In this work, a new crystallization method was used to prepare two polymorphs of sulfamethazine–saccharin (SMT–SAC) cocrystal in bulk. The purity and crystal form of both polymorphs were confirmed by optical microscopy, scanning electron microscopy, powder X-ray diffraction, differential scanning calorimetry, and thermogravimetric analysis. Moreover, the solubility of the stable form (form II) was determined by gravimetric analysis in nine pure solvents and one binary (acetonitrile + 2-propanol) solvent at temperatures ranging from 278.15 to 348.15 K at atmospheric pressure. Experimental data were correlated using the modified Apelblat model, the λh equation, the nonrandom two-liquid (NRTL) model, the Jouyban–Acree model, and the CNIBS/Redlich–Kister model.
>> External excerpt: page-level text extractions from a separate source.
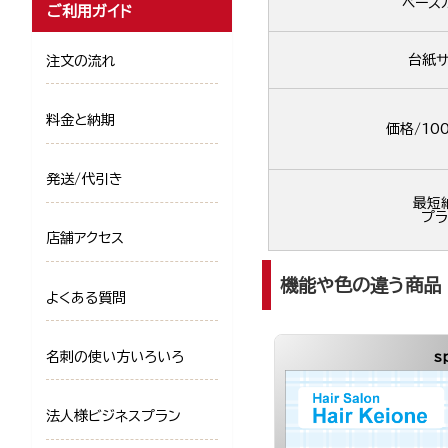
ベース
ご利用ガイド
台紙サ
注文の流れ
料金と納期
価格/10
発送/代引き
最短
プラ
店舗アクセス
機能や色の違う商品
よくある質問
名刺の使い方いろいろ
s
法人様ビジネスプラン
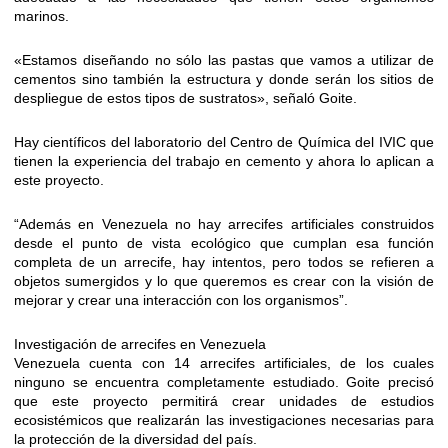
marinos.
«Estamos diseñando no sólo las pastas que vamos a utilizar de
cementos sino también la estructura y donde serán los sitios de
despliegue de estos tipos de sustratos», señaló Goite.
Hay científicos del laboratorio del Centro de Química del IVIC que
tienen la experiencia del trabajo en cemento y ahora lo aplican a
este proyecto.
“Además en Venezuela no hay arrecifes artificiales construidos
desde el punto de vista ecológico que cumplan esa función
completa de un arrecife, hay intentos, pero todos se refieren a
objetos sumergidos y lo que queremos es crear con la visión de
mejorar y crear una interacción con los organismos”.
Investigación de arrecifes en Venezuela
Venezuela cuenta con 14 arrecifes artificiales, de los cuales
ninguno se encuentra completamente estudiado. Goite precisó
que este proyecto permitirá crear unidades de estudios
ecosistémicos que realizarán las investigaciones necesarias para
la protección de la diversidad del país.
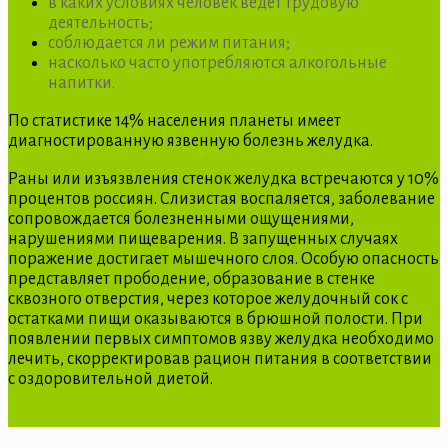
в каких условиях человек ведет трудовую
деятельность;
соблюдается ли режим питания;
насколько часто употребляются алкогольные
напитки.
По статистике 14% населения планеты имеет
диагностированную язвенную болезнь желудка.
Раны или изъязвления стенок желудка встречаются у 10%
процентов россиян. Слизистая воспаляется, заболевание
сопровождается болезненными ощущениями,
нарушениями пищеварения. В запущенных случаях
поражение достигает мышечного слоя. Особую опасность
представляет прободение, образование в стенке
сквозного отверстия, через которое желудочный сок с
остатками пищи оказываются в брюшной полости. При
появлении первых симптомов язву желудка необходимо
лечить, скорректировав рацион питания в соответствии
с оздоровительной диетой.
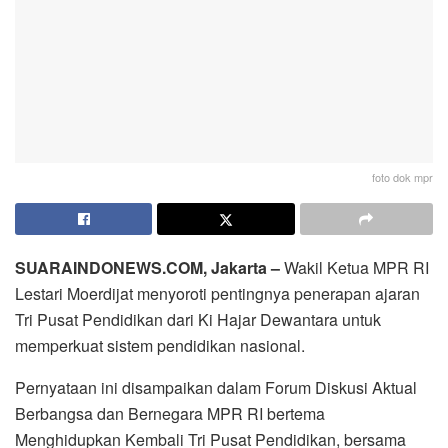
foto dok mpr
SUARAINDONEWS.COM, Jakarta –
Wakil Ketua MPR RI
Lestari Moerdijat menyoroti pentingnya penerapan ajaran
Tri Pusat Pendidikan dari Ki Hajar Dewantara untuk
memperkuat sistem pendidikan nasional.
Pernyataan ini disampaikan dalam Forum Diskusi Aktual
Berbangsa dan Bernegara MPR RI bertema
Menghidupkan Kembali Tri Pusat Pendidikan, bersama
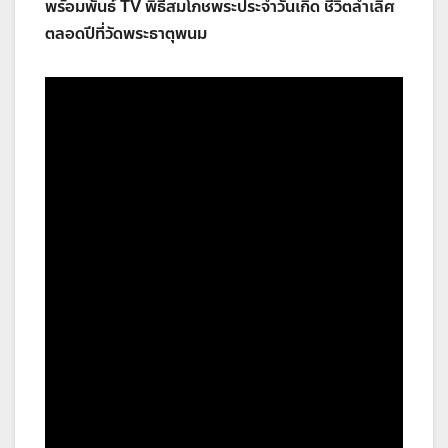
พร้อมพันธ์ TV พิธีสมโภชพระประจำวันเกิด ชีวิตลำเลิศ
ตลอดปีที่วัดพระธาตุพนม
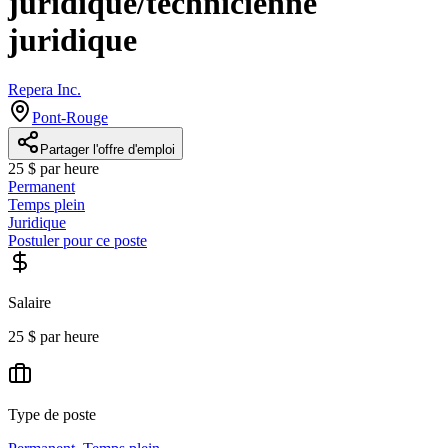
juridique/technicienne
juridique
Repera Inc.
Pont-Rouge
Partager l'offre d'emploi
25 $ par heure
Permanent
Temps plein
Juridique
Postuler pour ce poste
Salaire
25 $ par heure
Type de poste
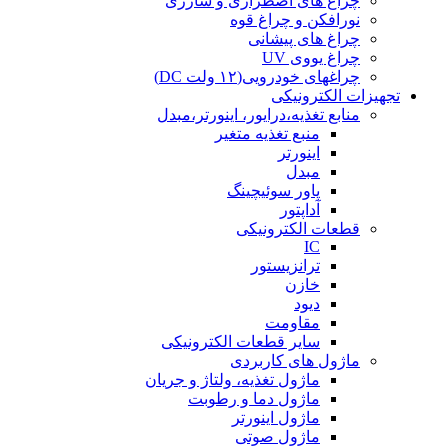
چراغ های اضطراری و شارژی
نورافکن و چراغ قوه
چراغ های پیشانی
چراغ یووی UV
چراغهای خودرویی(۱۲ ولت DC)
تجهیزات الکترونیکی
منابع تغذیه،درایور، اینورتر،مبدل
منبع تغذیه متغیر
اینورتر
مبدل
پاور سوئیچینگ
آداپتور
قطعات الکترونیکی
IC
ترانزیستور
خازن
دیود
مقاومت
سایر قطعات الکترونیکی
ماژول های کاربردی
ماژول تغذیه، ولتاژ و جریان
ماژول دما و رطوبت
ماژول اینورتر
ماژول صوتی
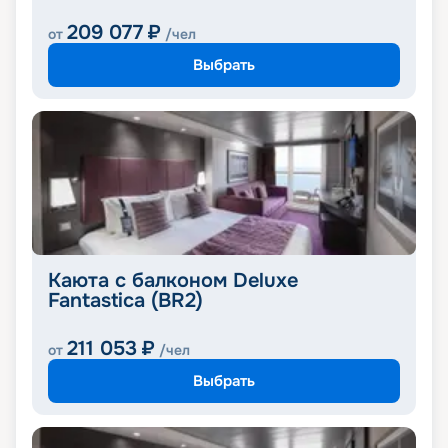
209 077
₽
от
/чел
Выбрать
Каюта с балконом Deluxe
Fantastica (BR2)
211 053
₽
от
/чел
Выбрать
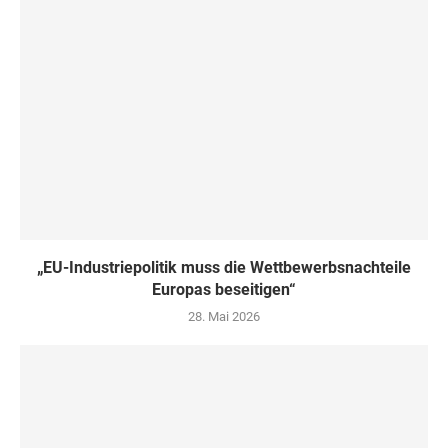
„EU-Industriepolitik muss die Wettbewerbsnachteile
Europas beseitigen“
28. Mai 2026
Finally, the apparent thermodynamic properties, such as $$\Delta_{\text{dis}} G$$, ΔdisH, and ΔdisS, were calculated on the basis of the activity coefficient obtained by the NRTL model. All the models correlate well, and all the experimental and calculated results indicate that the dissolution behavior of SMT–SAC cocrystal form II is a spontaneous, endothermic, and entropy-driven process.